If the data the model encounters during deployment drastically differs from the training data, its predictions will no longer be reliable. Automatic alerts can notify engineers that the model needs to be retrained.
Machine learning models will need to be updated periodically to stay current. There are several approaches to updating models:
Periodic retraining, wherein some models are periodically retrained with the freshest data.
On-demand retraining, wherein one retraining cycle can be triggered when a reduction in accuracy is detected.
Cyclical updates — instead of replacing the model entirely, the new model is rolled out piece by piece so that teams can benchmark against performance before the full transition.
A/B testing is widely used to compare model versions in production before full deployment. It works in the following way: instead of releasing a new version of the model all at once, companies can release it to a small group of users first to compare performance and fix bugs.
Security and Compliance
With the world experiencing the development and progress of various fraud schemes, protection against malicious attacks is crucial. Machine learning models are vulnerable to attacks when hackers alter the input data to produce misleading predictions.
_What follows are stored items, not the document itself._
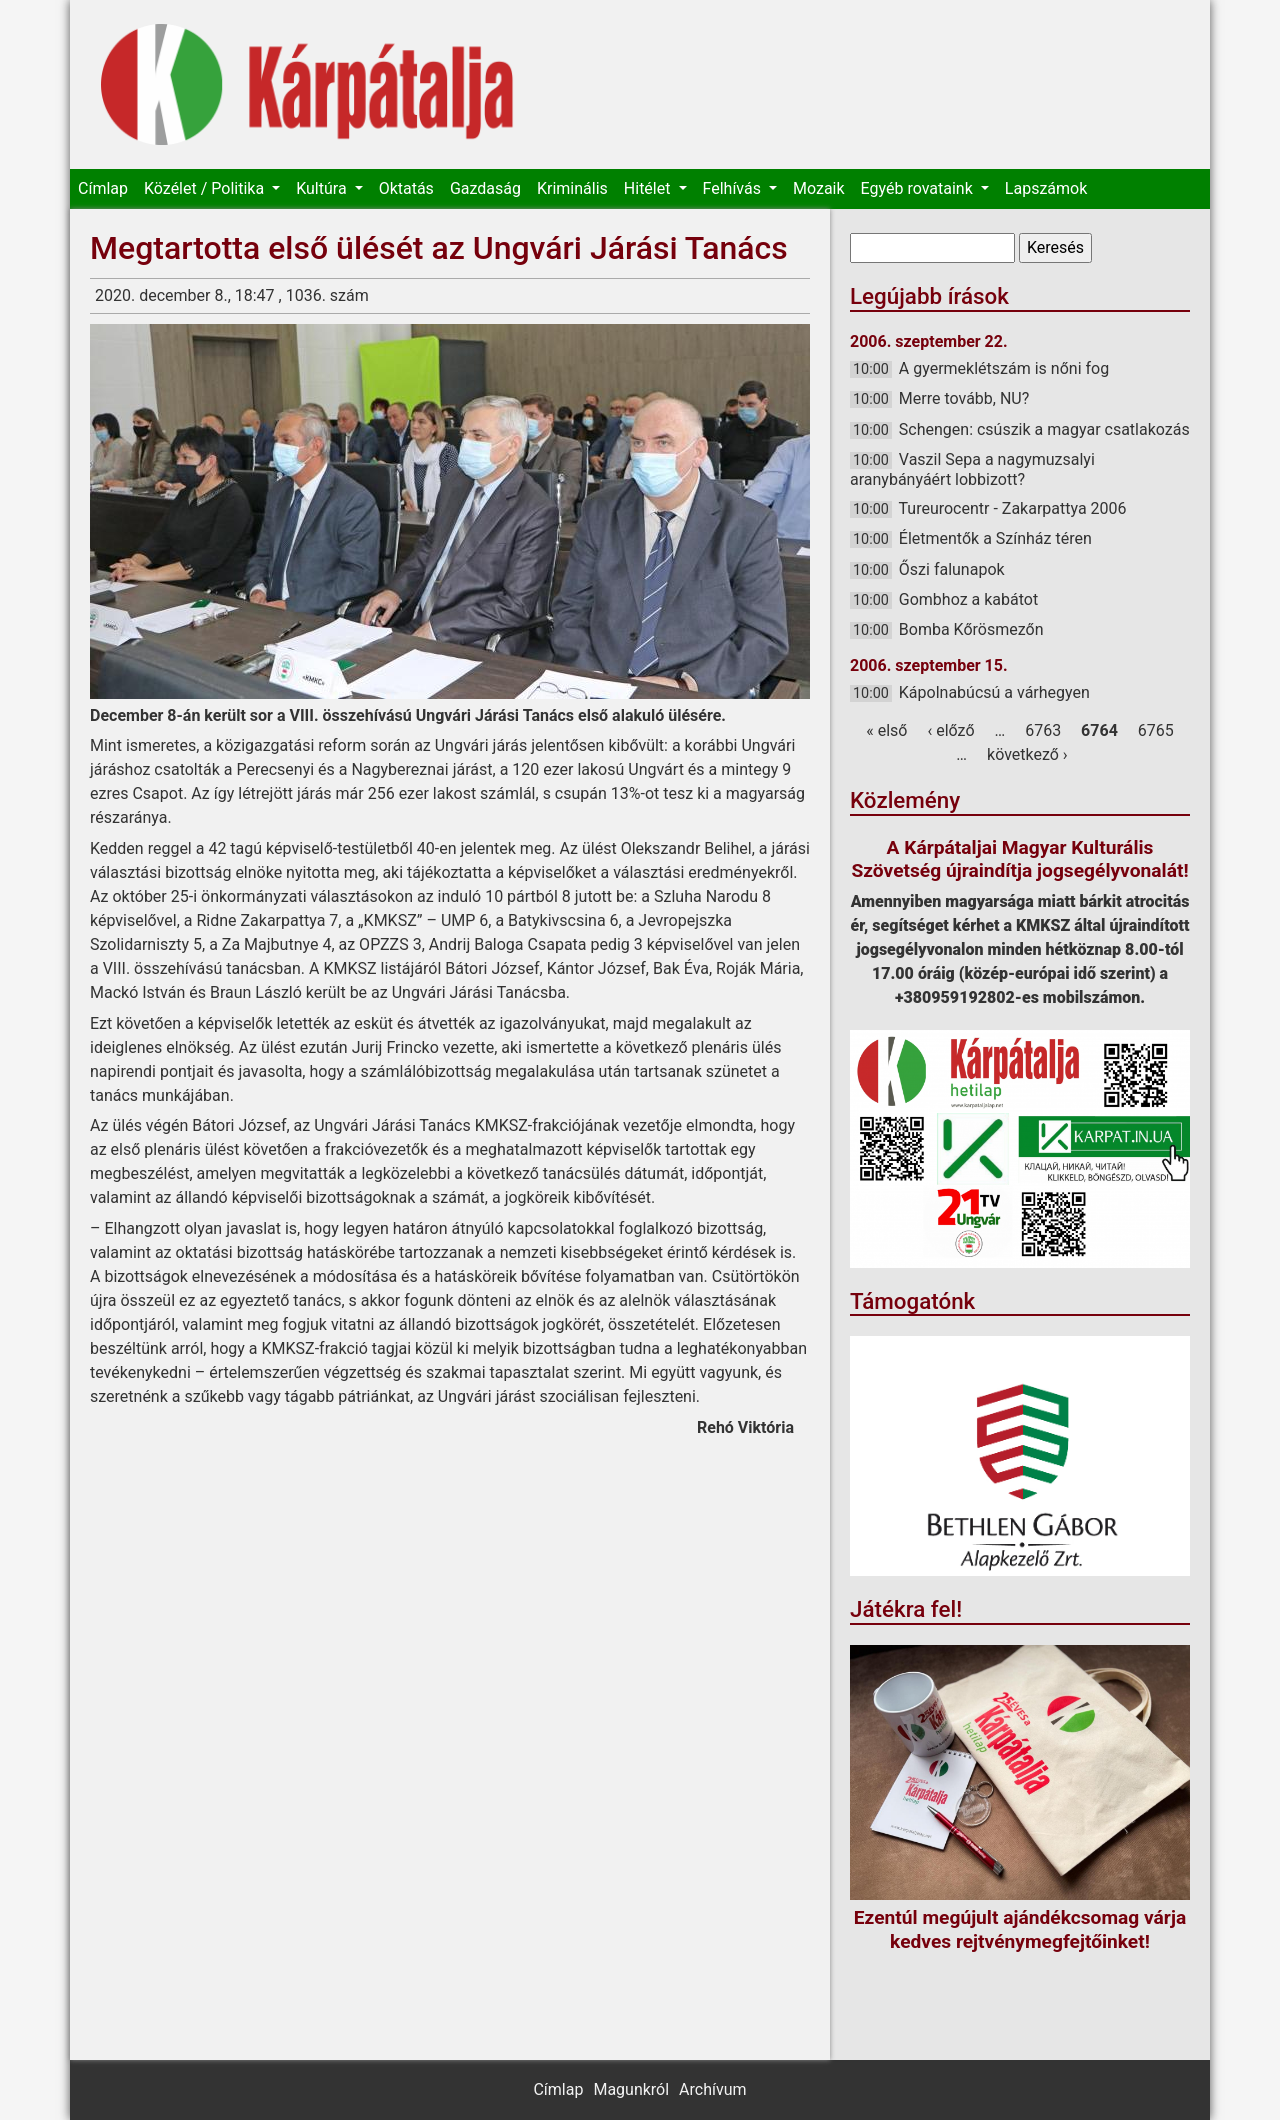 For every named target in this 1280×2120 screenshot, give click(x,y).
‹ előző (950, 730)
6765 (1156, 730)
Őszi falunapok (952, 569)
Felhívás (734, 188)
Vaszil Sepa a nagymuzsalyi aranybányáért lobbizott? (972, 469)
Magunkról (631, 2089)
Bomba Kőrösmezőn (971, 629)
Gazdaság (485, 188)
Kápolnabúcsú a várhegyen (994, 692)
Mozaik (819, 188)
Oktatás (406, 188)
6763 (1043, 730)
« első (886, 730)
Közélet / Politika (206, 188)
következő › (1027, 754)
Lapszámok (1046, 188)
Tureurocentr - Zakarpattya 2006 (1013, 508)
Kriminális (572, 188)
Deploying a machine learning model is not only coding but also ensuring the model is reliable in production. A deployed model must be scalable, efficient, monitorable, and secure. Security is critical, especially if the model is accessible via an API. An API allows external systems or users to interact with it over the internet, which means it needs to be protected against misuse.
Authentication and encryption are critically essential here. Authentication methods like OAuth ensure that only authorized users or systems can interact with the model, while encryption through HTTPS protects data as it is transmitted over the internet.
Depending on the industry, the deployed models must comply with legal regulations such as GDPR (for handling personal data) or HIPAA (for healthcare purposes).
Version control is also essential — every version of the model should be logged appropriately so that teams can roll back to previous versions if necessary.
With best practices in serialization, API integration, scalability, monitoring, security, and versioning, organizations can ensure the maximum value of their machine-learning solutions.
Conclusion
A well-structured machine learning workflow is essential to building effective models. It starts with defining the problem, preparing the data, developing useful features, selecting the right model, optimizing its performance through training and evaluation, and finally deploying it in production systems. Each step is crucial to ensure the model is accurate, reliable, and can deliver real value. Since machine learning is an iterative process, continuous improvement based on evaluation results helps to improve model accuracy over time. As machine learning continues to evolve, implementing and following structured workflows enables organizations to build scalable, high-performance machine learning models that provide meaningful results.